Sedangkan dalam lafazh Abu Dawud,
إِذَا أَتَى الشَّيْطَانُ أَحَدَكُـمْ فَقَالَ لَهُ: إِنَّكَ قَدْ أَحْدَثَ، فَلْيَقُلْ لَهُ: كَذَبْتَ. إِلاَّ مَنْ وَجَدَ رِيْحًا بِأَنْفِهِ أَوْ سَمِعَ صَوْتًا بِأُذُنِهِ.
“Bila syaitan mendatangi salah seorang dari kalian dan berkata kepadanya, ‘Kamu telah berhadats,’ hendaklah dia katakan kepadanya, ‘Kamu dusta,’ kecuali seorang yang mencium bau dengan hidungnya atau mendengar suara dengan telinganya.”
Maka jika kita melihat hadits di atas Nabi Shallallahu ’alaihi wa sallam memerintahkan kita untuk mendustakan syaitan, meskipun pada sesuatu yang dimungkinkan kebenarannya, lalu bagaimana jika kedustaannya tersebut adalah sesuatu yang sudah maklum dan yakin, seperti perkataannya kepada orang yang waswas, “Kamu belum melakukan ini,” padahal dia benar-benar telah melakukannya?
Syaikh Abu Muhammad memberikan sebuah antisipasi manakala seseorang itu mendapatkan sebuah kasus sebagaimana kasus di atas, beliau mengatakan ;
Disukai dari seseorang untuk memercikkan air pada kemaluannya dan juga celananya apabila buang air kecil, untuk menepis waswas dari dirinya, apabila dia mendapatkan sesuatu yang basah, maka hendaknya dia katakan, bahwa itu adalah air yang tadi dia percikkan, berdasarkan riwayat Abu Dawud dengan sanadnya dari Sufyan bin al-Hakam ats-Tsaqafi, atau al-Hakam bin Sufyan, dia berkata, “Adalah Nabi Shallallahu ’alaihi wa sallam bila buang air kecil, beliau berwudhu’ dan memercikkan air.”
Dalam riwayat lain disebutkan, “Aku melihat Rasulullah Shallallahu ’alaihi wa sallam buang air kecil, kemudian memerciki kemaluannya.” Dan adalah Ibnu ‘Umar memercikkan air pada kemaluannya sehingga membasahi celananya.

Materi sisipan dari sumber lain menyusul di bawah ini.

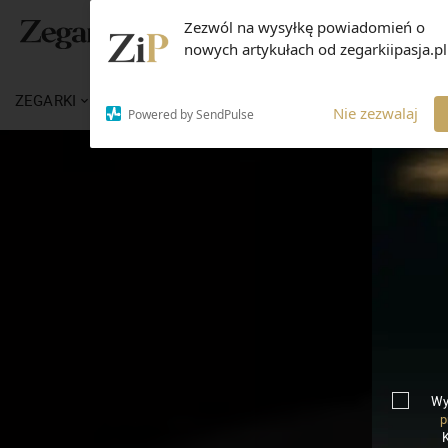
Zezwól na wysyłkę powiadomień o
nowych artykułach od zegarkiipasja.pl
ZEGARKI
WIADOMOŚCI
WIEDZA
MARKI
Nie zezwalaj
Powered by SendPulse
Wy
p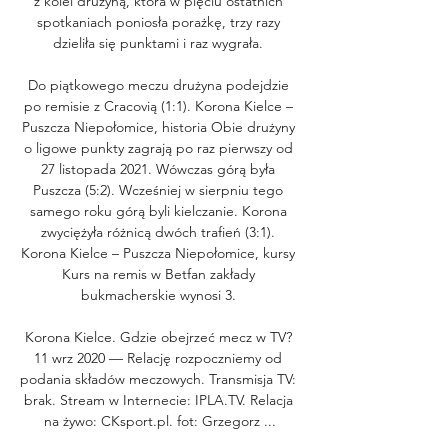
z kolei drużyną, która w pięciu ostatnich 
spotkaniach poniosła porażkę, trzy razy 
dzieliła się punktami i raz wygrała. 

Do piątkowego meczu drużyna podejdzie 
po remisie z Cracovią (1:1). Korona Kielce – 
Puszcza Niepołomice, historia Obie drużyny 
o ligowe punkty zagrają po raz pierwszy od 
27 listopada 2021. Wówczas górą była 
Puszcza (5:2). Wcześniej w sierpniu tego 
samego roku górą byli kielczanie. Korona 
zwyciężyła różnicą dwóch trafień (3:1). 
Korona Kielce – Puszcza Niepołomice, kursy 
Kurs na remis w Betfan zakłady 
bukmacherskie wynosi 3. 

Korona Kielce. Gdzie obejrzeć mecz w TV? 
11 wrz 2020 — Relację rozpoczniemy od 
podania składów meczowych. Transmisja TV: 
brak. Stream w Internecie: IPLA.TV. Relacja 
na żywo: CKsport.pl. fot: Grzegorz ...
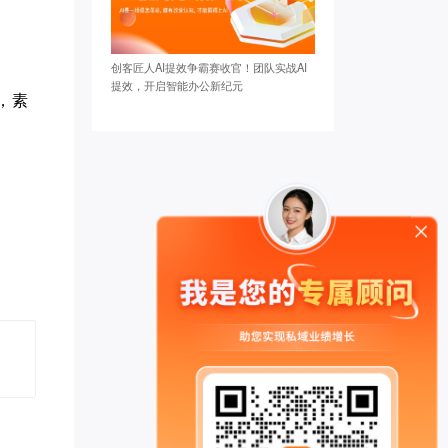
创客匠人AI提效争霸赛收官！团队实战AI
提效，开启智能办公新纪元
，素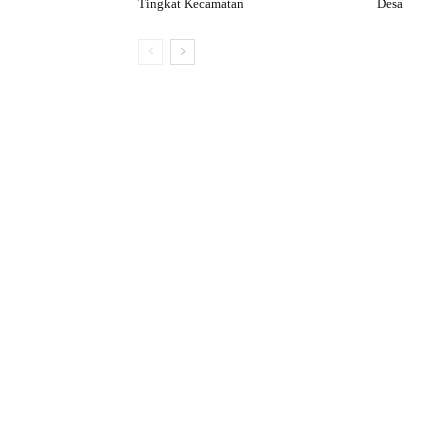
Tingkat Kecamatan
Desa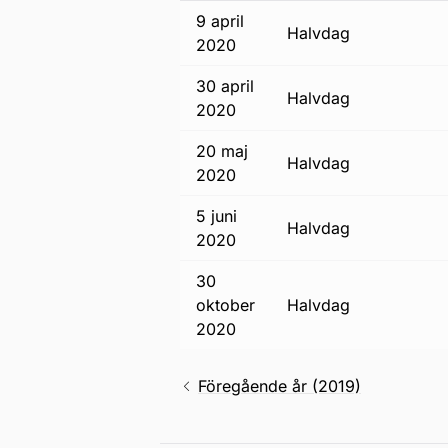
9 april
halvdag
2020
30 april
halvdag
2020
20 maj
halvdag
2020
5 juni
halvdag
2020
30
oktober
halvdag
2020
Föregående år (2019)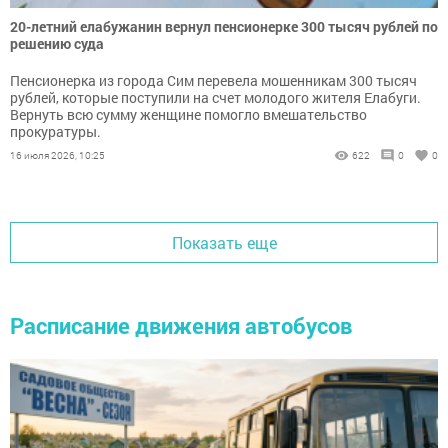
20-летний елабужанин вернул пенсионерке 300 тысяч рублей по
решению суда
Пенсионерка из города Сим перевела мошенникам 300 тысяч
рублей, которые поступили на счет молодого жителя Елабуги.
Вернуть всю сумму женщине помогло вмешательство
прокуратуры.
16 июля 2026, 10:25
622
0
0
Показать еще
Расписание движения автобусов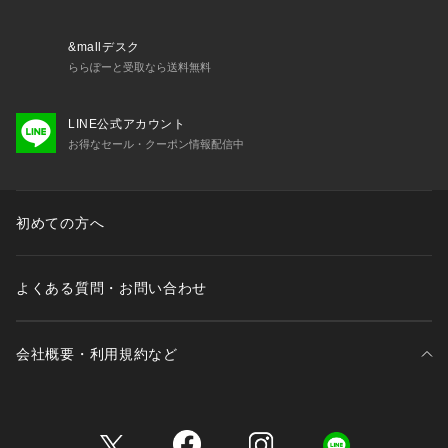
・バック部分伸縮性：あり
・クロッチ部分防水布使用
&mallデスク
＜関連アイテム＞
ららぽーと受取なら送料無料
お揃いのアイテムは以下よりご確認ください。
・69080 ブラジャー（B・C・D）
LINE公式アカウント
・69081 ブラジャー（E・F）
お得なセール・クーポン情報配信中
・69082 ブラジャー（G・H）
・49083 おやすみブラ（M・L）
・49084 おやすみブラ（LL）
・49085 おやすみブラ（3L）
初めての方へ
・79080 ノーマルショーツ
・79081 レースショーツ
・79082 リボンショーツ
よくある質問・お問い合わせ
・79084
会社概要・利用規約など
三井不動産が展開する商業施設一覧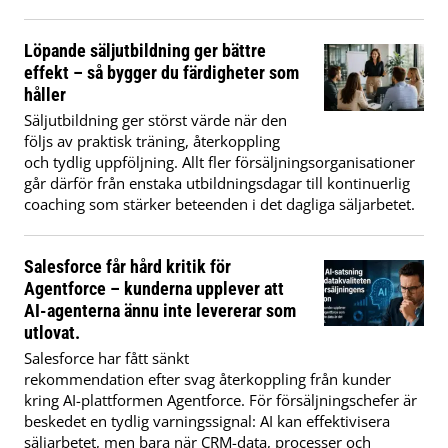
Löpande säljutbildning ger bättre
effekt – så bygger du färdigheter som
håller
Säljutbildning ger störst värde när den
följs av praktisk träning, återkoppling
och tydlig uppföljning. Allt fler försäljningsorganisationer
går därför från enstaka utbildningsdagar till kontinuerlig
coaching som stärker beteenden i det dagliga säljarbetet.
Salesforce får hård kritik för
Agentforce – kunderna upplever att
AI-agenterna ännu inte levererar som
utlovat.
Salesforce har fått sänkt
rekommendation efter svag återkoppling från kunder
kring AI-plattformen Agentforce. För försäljningschefer är
beskedet en tydlig varningssignal: AI kan effektivisera
säljarbetet, men bara när CRM-data, processer och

Dan sebagaimana yang telah datang juga dalam sebuah atsar bahwa sahabat Imam Ahmad mengadu kepadanya, bahwa dirinya mendapatkan sesuatu yang basah setelah berwudhu’, maka Imam Ahmad memeritahkannya untuk memercikkan air bila buang air kecil, dan dia mengatakan “Janganlah hal itu menjadi perhatianmu, abaikanlah!”
Al-Hasan ditanya atau orang lain dalam perkara sejenis ini, maka dia mengatakan, “Abaikanlah!” kemudian masalah yang sama diulangi disampaikan kepadanya, maka dia berkata, “Apakah engkau banyak mengalirkannya? Celaka engkau. Abaikanlah!”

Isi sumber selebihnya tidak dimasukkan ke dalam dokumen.